Kanal

Jangan Cari Tarsius Lewat Pukul 9 Malam, Ini Alasannya

Arsel Community pengelola Bukit Peramun saat memotret tarsius yang ditemukan pada Selasa (21/8/2018) malam - Bangka Pos / Adelina Nurmalitasari

Laporan Wartawan Pos Belitung, Adelina Nurmalitasari

BANGKAPOS.COM, BELITUNG - Mencari tarsius dikatakan Adong, Ketua Arsel Community pengelola Bukit Peramun memang untung-untungan.

Kadang primata terkecil di Indonesia ini mudah ditemukan, kadang pula membutuhkan waktu yang cukup lama.

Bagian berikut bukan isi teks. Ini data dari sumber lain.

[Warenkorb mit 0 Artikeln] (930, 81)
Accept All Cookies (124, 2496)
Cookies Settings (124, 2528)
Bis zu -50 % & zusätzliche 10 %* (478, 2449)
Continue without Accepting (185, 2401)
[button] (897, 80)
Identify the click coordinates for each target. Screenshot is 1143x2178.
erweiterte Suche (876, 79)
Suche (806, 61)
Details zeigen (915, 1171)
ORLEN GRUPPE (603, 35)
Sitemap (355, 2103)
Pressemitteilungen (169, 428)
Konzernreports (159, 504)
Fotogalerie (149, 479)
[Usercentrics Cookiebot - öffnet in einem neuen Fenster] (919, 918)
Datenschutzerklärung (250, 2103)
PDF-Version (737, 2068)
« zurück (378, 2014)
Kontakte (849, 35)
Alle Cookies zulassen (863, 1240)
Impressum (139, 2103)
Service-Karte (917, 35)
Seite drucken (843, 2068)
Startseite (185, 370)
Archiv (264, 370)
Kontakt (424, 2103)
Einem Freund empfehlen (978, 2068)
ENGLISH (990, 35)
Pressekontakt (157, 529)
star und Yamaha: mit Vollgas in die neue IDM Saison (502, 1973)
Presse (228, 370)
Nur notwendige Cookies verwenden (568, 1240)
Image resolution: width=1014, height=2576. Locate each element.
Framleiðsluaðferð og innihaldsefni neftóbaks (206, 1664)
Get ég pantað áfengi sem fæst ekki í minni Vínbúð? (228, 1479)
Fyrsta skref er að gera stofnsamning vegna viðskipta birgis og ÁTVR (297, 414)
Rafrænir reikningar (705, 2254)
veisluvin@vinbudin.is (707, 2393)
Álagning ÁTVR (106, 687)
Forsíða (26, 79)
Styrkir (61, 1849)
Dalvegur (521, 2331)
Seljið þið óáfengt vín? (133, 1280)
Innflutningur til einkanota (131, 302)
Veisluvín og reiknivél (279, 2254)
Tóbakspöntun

Menurutnya pencari tarsius paling baik mulai dilakukan sekitar pukul 18.30-19.00. Karena biasanya hewan tersebut akan mencari makanan sehingga hanya berjarak 1-2 meter dari permukaan tanah.

Berdasarkan pengalamannya, sekitar pukul 21.00 malam, tarsius akan mulai naik lebih tinggi ke dahan pohon sehingga lebih sulit ditemukan.

Sesekali wisatawan yang datang memang tak dapat melihat primata ini. Namun menurutnya dari sekitar 20 kali pencarian paling hanya sekali tak ditemukan.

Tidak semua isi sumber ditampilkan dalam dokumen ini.